Voraussetzung/Kenntnisse

Wie das Fallbeispiel zeigt, ist das Tool „Motivorientierte Lebensbalance“ kein starres Gerüst, sondern eine kreative Zugangsweise, die je nach Anliegen des Klienten und Erfahrung/ Ausbildung des Coachs mal mehr kognitiv, mal eher erfahrungsbezogen akzentuiert werden kann.

Das Tool setzt eine wertschätzende und nicht wertende Haltung gegenüber der Lebensgestaltung des Klienten voraus. Eine lösungs- und ressourcenorientierte Perspektive des Coachs ist Voraussetzung dafür, dass die Anwendung des Tools nicht in einem unproduktiven „Problemsog“ mündet, sondern unter Würdigung der positiven Aspekte der aktuellen Lebenssituation gezielt Ideen für hilfreiche Veränderungen abgeleitet werden.
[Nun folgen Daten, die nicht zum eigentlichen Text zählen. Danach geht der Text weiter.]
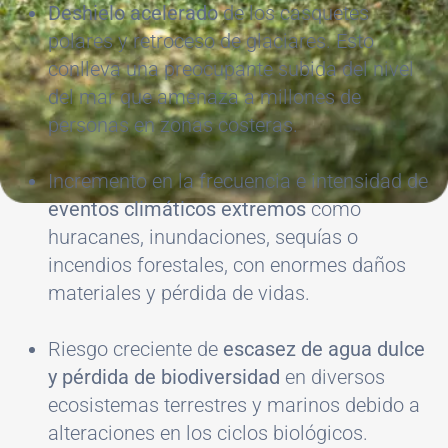
Deshielo acelerado
de los casquetes
polares y retroceso de glaciares. Esto
conlleva una preocupante subida del nivel
del mar que amenaza a millones de
personas en zonas costeras.
Incremento en la frecuencia e intensidad de
eventos climáticos extremos
como
huracanes, inundaciones, sequías o
incendios forestales, con enormes daños
materiales y pérdida de vidas.
Riesgo creciente de
escasez de agua dulce
y pérdida de biodiversidad
en diversos
ecosistemas terrestres y marinos debido a
alteraciones en los ciclos biológicos.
Erfahrungen mit Methoden des Psychodramas oder mit dem „inneren Team“ sind ebenfalls hilfreich, um mit dem Tool nicht nur die kognitive Ebene, sondern auch die affektive Ebene beziehungsweise die Ebene des impliziten Erfahrungswissens des Klienten anzusprechen.

Persönlicher Kommentar

Es empfiehlt sich, das Tool einmal selbst oder in kollegialem Peer-Coaching ausprobiert zu haben.

Technische Hinweise

Es sollte ausreichend Zeit (etwa zwei Stunden) eingeplant werden. Als Material sollten die Abbildung des Motivrades sowie bei Bedarf Moderationskarten für die Bodenanker zur Verfügung stehen. Bei der Anwendung in Gruppen sollte eine schriftliche Instruktion mit schrittweiser Anleitung vorbereitet werden.

Literatur

  • Baumeister, R. F. & Leary, M. R. (1995). The need to belong: Desire for interpersonal attachments as a fundamental human motivation. Psychological Bulletin, 3, 117, S. 497-529. 
  • Gere, J. & MacDonald, G. (2010). An Update of the Empirical Case for the Need to Belong. The Journal of Individual Psychology, 1, 66, S. 93-115. 
  • Heckhausen, J. & Heckhausen, H. (2007). Motivation und Handeln. Heidelberg: Springer. 
  • Schmidt-Lellek, C. (2006). Ein heuristisches Modell zur Work-Life-Balance: Vier Dimensionen des Tätigseins. Organisationsberatung, Supervision, Coaching, 1, 14, S. 29-40. 
  • Strehlau, A. (2008). Life Balance und Selbststeuerungskompeten zen. Eine Untersuchung mit Implikationen für Coaching und Beratung. Saarbrücken: VDM Verlag.